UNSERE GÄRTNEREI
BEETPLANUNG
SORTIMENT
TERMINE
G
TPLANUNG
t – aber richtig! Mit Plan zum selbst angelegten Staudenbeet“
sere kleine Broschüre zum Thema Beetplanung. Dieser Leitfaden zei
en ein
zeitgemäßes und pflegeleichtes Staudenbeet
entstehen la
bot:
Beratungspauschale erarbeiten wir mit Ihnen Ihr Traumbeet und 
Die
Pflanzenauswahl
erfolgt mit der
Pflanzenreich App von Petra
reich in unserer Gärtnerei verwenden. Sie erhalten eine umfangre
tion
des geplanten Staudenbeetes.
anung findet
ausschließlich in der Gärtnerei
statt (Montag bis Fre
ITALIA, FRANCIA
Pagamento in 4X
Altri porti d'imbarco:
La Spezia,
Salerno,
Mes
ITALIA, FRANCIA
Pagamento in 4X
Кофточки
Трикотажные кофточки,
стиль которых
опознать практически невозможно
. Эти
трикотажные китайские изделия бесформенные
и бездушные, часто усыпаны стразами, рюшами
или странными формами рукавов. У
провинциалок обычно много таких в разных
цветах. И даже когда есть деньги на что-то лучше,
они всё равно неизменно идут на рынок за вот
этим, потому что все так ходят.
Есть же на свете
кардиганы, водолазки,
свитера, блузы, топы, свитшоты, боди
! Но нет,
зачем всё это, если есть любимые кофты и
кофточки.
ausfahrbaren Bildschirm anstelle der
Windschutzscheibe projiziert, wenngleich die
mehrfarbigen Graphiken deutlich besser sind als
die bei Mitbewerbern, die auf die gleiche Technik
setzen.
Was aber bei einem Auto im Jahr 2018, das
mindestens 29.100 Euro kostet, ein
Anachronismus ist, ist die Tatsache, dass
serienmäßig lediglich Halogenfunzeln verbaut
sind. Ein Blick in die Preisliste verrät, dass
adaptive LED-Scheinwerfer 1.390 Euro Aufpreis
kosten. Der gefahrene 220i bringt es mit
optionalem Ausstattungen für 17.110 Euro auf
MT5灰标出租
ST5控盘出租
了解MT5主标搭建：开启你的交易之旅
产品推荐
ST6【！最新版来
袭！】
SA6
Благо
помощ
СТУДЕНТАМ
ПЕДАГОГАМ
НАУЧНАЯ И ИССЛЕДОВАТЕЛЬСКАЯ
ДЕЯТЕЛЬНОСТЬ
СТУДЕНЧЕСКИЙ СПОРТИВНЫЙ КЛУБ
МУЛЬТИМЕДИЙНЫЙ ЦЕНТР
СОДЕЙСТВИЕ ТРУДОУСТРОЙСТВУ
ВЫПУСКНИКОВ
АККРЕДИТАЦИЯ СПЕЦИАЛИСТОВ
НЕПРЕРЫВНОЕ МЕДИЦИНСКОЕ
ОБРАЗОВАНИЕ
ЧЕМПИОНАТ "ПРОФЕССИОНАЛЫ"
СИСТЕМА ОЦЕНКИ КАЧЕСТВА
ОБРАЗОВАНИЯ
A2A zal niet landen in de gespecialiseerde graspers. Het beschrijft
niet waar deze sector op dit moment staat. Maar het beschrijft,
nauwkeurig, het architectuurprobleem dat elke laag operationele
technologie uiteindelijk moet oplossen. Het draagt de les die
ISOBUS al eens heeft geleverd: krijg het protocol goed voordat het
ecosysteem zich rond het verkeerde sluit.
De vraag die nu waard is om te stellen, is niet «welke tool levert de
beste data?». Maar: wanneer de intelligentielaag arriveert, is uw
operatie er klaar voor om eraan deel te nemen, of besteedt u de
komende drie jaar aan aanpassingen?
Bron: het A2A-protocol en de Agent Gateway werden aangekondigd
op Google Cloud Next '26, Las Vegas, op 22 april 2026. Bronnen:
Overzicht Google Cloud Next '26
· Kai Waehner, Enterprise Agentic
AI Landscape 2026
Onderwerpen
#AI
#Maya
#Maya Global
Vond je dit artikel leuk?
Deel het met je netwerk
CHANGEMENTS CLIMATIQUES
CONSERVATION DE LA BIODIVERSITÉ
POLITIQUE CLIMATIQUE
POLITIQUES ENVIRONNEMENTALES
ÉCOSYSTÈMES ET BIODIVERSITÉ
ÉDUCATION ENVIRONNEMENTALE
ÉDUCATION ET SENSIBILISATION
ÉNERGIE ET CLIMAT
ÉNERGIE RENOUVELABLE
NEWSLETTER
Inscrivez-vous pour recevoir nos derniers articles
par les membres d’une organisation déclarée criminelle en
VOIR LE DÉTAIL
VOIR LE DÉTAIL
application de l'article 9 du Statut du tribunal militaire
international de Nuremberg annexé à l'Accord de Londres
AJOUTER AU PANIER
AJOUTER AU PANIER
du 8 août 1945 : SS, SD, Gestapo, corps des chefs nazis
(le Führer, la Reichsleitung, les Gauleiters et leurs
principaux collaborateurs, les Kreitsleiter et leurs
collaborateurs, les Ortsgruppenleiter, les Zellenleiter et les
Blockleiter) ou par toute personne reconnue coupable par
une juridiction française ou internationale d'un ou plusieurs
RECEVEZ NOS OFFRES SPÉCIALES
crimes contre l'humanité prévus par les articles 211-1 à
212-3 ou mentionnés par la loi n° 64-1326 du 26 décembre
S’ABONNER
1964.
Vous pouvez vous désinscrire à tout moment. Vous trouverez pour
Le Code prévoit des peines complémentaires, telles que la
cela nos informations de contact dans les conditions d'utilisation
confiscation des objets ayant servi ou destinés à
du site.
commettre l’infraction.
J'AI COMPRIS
· · · · ·
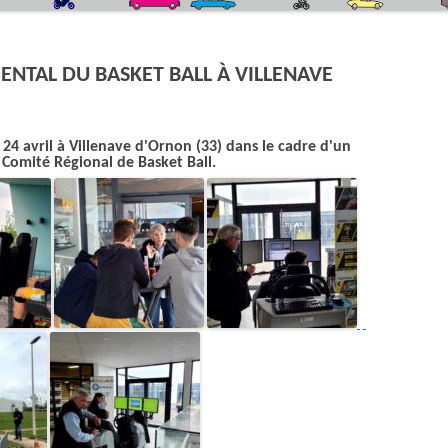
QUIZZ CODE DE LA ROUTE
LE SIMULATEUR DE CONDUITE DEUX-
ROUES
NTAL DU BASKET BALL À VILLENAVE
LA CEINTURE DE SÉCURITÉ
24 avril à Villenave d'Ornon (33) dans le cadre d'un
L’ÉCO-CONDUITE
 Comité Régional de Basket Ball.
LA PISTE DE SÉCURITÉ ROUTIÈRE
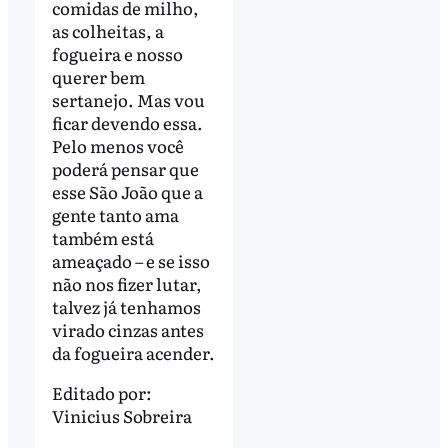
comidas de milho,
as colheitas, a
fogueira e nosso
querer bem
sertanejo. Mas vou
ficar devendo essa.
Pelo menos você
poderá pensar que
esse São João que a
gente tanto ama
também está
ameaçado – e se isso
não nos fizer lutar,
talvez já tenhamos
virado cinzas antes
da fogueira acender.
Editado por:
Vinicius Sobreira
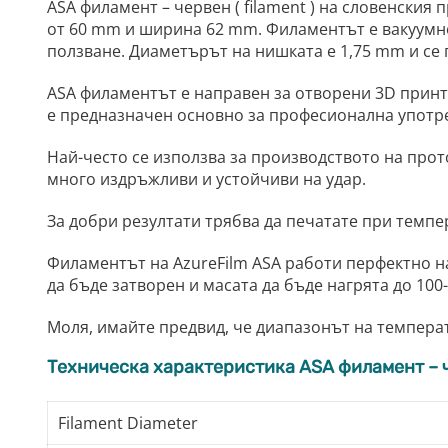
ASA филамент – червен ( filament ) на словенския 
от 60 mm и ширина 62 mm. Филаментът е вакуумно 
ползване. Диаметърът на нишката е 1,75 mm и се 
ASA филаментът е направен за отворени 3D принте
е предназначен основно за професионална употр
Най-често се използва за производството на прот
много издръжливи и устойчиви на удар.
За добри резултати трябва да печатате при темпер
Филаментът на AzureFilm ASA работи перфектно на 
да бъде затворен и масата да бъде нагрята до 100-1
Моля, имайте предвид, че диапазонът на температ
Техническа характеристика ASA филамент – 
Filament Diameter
· · · · ·
Requirement -
What you give back should be only the lines of the records above, starting at the line with "е предназначен основно за професионална употр" and ending at the line with "Filament Diameter", restated word for word.

Answer below -
е предназначен основно за професионална употр
Най-често се използва за производството на прот
много издръжливи и устойчиви на удар.
За добри резултати трябва да печатате при темпер
Филаментът на AzureFilm ASA работи перфектно на 
да бъде затворен и масата да бъде нагрята до 100-1
Моля, имайте предвид, че диапазонът на температ
Техническа характеристика ASA филамент – 
Filament Diameter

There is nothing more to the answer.